===== Extracted data =====

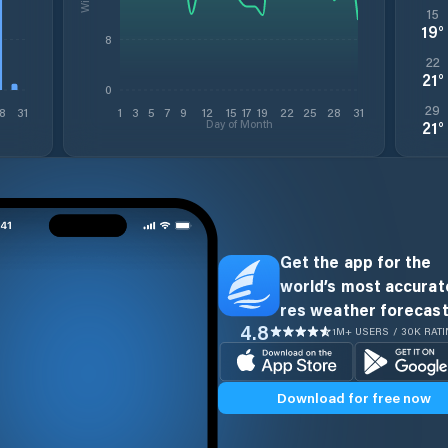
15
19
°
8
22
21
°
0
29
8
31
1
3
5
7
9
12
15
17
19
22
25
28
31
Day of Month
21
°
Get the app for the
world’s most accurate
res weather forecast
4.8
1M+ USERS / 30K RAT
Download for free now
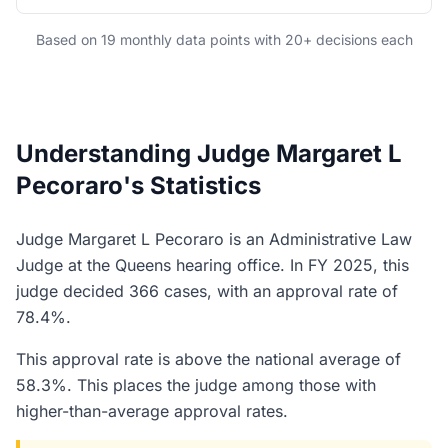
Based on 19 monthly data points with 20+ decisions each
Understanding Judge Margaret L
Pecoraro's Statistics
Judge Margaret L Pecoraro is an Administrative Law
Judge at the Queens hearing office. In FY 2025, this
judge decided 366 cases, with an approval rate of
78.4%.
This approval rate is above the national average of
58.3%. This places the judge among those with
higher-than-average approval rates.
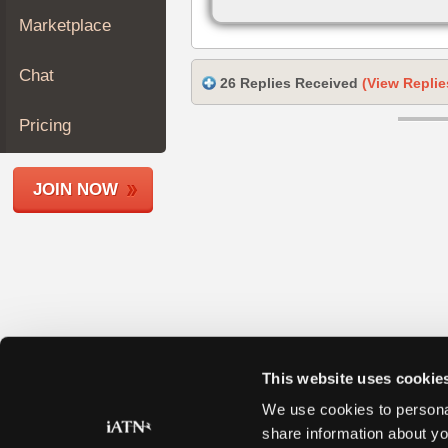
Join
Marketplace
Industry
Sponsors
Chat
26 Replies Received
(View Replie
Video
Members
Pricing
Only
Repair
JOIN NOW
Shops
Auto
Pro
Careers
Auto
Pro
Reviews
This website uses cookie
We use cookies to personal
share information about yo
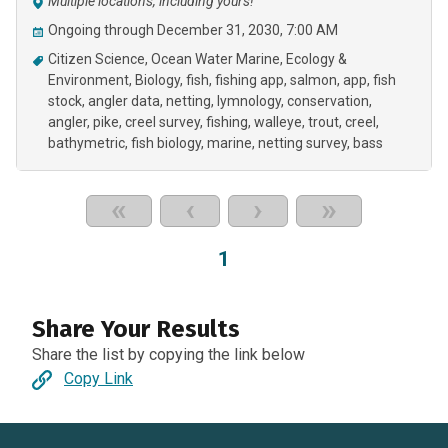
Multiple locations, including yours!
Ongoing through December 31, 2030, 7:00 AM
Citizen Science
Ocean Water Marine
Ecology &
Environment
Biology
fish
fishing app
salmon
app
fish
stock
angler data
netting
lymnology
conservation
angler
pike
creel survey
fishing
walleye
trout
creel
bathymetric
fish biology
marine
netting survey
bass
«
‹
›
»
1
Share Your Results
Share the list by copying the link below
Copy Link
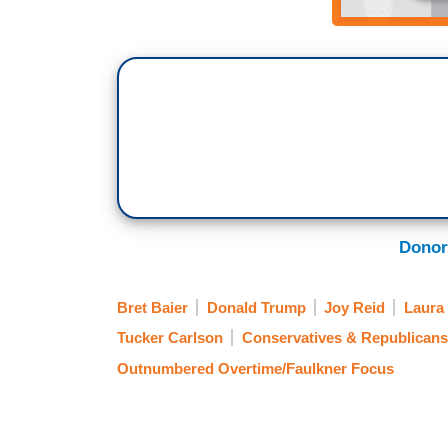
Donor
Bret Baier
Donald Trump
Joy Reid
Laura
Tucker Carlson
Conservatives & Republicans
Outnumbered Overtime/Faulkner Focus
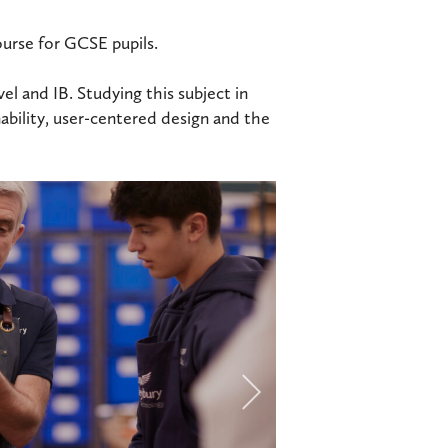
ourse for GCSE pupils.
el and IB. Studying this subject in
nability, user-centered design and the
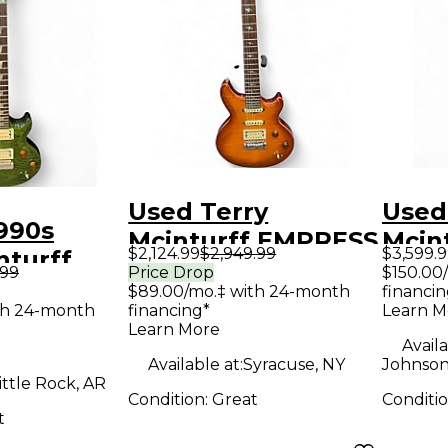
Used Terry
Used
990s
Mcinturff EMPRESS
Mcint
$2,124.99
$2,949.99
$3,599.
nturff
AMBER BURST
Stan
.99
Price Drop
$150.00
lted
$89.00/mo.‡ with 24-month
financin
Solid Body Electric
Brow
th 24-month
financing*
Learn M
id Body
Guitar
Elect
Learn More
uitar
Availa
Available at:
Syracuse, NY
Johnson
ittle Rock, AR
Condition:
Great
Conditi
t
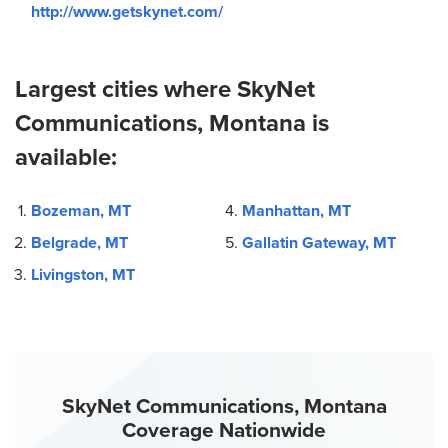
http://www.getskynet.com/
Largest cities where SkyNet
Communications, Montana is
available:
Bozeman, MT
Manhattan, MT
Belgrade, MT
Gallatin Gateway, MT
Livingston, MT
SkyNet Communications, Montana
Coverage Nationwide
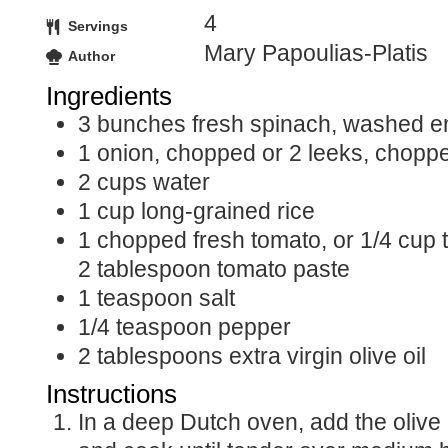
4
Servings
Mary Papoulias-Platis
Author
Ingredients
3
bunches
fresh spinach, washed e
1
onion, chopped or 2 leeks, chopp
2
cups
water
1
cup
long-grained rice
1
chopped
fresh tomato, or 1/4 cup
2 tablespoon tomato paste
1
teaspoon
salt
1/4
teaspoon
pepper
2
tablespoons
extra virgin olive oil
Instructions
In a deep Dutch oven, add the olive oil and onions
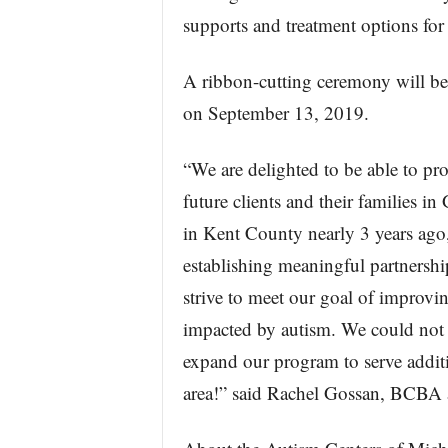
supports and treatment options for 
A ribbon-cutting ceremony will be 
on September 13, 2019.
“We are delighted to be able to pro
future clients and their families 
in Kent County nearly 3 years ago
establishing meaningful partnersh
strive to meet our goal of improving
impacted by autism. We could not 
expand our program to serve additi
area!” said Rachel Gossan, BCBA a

=====
===== Extracted data =====

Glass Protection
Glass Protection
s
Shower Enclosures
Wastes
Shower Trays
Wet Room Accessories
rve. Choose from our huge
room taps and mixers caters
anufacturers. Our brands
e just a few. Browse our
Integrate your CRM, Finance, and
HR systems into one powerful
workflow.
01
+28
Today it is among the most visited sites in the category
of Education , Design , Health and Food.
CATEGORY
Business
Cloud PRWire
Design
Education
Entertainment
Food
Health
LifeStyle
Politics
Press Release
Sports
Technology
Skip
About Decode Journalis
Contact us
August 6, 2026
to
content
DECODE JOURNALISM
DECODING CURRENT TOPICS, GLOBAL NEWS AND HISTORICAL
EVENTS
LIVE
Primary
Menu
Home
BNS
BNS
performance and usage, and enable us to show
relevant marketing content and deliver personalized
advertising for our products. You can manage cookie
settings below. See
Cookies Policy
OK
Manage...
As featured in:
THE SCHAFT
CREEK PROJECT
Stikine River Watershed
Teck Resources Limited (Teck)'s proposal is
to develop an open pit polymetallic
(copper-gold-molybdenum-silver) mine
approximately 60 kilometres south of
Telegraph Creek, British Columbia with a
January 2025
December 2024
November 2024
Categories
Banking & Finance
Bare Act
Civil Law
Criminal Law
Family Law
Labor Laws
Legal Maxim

=====
===== Extracted data =====

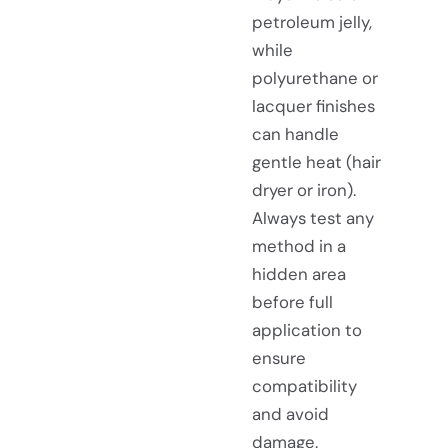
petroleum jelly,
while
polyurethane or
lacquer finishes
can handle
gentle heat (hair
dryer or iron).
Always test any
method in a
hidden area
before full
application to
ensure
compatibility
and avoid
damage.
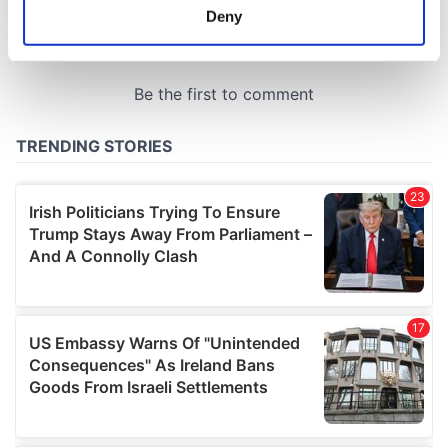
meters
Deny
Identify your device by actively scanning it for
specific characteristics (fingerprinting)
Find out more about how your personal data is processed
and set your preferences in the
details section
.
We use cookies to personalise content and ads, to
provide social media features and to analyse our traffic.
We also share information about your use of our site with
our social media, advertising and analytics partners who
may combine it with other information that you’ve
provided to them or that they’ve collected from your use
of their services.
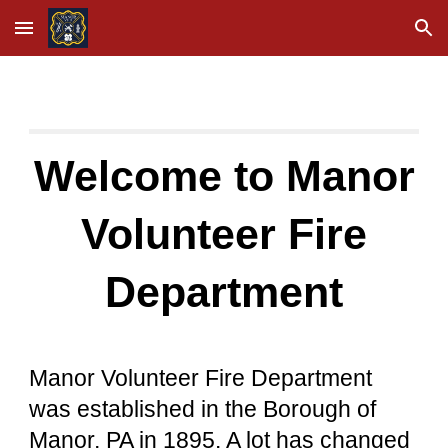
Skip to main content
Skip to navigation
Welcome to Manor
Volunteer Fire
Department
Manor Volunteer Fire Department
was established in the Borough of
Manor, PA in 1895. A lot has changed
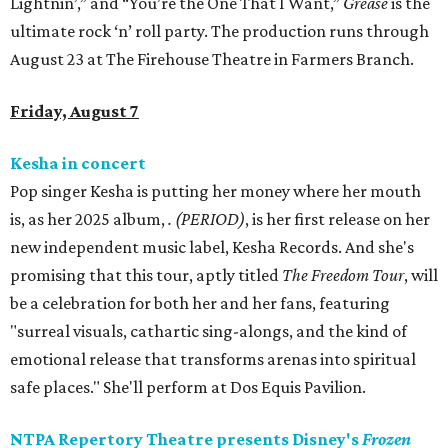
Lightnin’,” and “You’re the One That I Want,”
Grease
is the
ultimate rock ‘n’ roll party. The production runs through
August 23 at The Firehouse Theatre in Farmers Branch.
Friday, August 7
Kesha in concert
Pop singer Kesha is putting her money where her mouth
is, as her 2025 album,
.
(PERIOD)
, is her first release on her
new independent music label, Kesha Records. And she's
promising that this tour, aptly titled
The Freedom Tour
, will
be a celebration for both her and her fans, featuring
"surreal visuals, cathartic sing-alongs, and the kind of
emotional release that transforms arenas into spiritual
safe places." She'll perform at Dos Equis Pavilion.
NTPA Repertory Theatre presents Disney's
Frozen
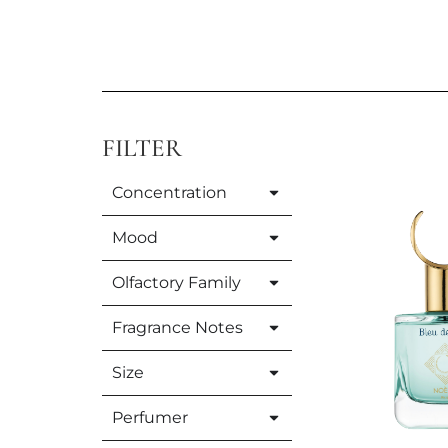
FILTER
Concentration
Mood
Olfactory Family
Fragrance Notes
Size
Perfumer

=====

Exercise aim: Search the entries for the word "Theatre" and gather every line where it appears.

Result:
August 23 at The Firehouse Theatre in Farmers Branch.
NTPA Repertory Theatre presents Disney's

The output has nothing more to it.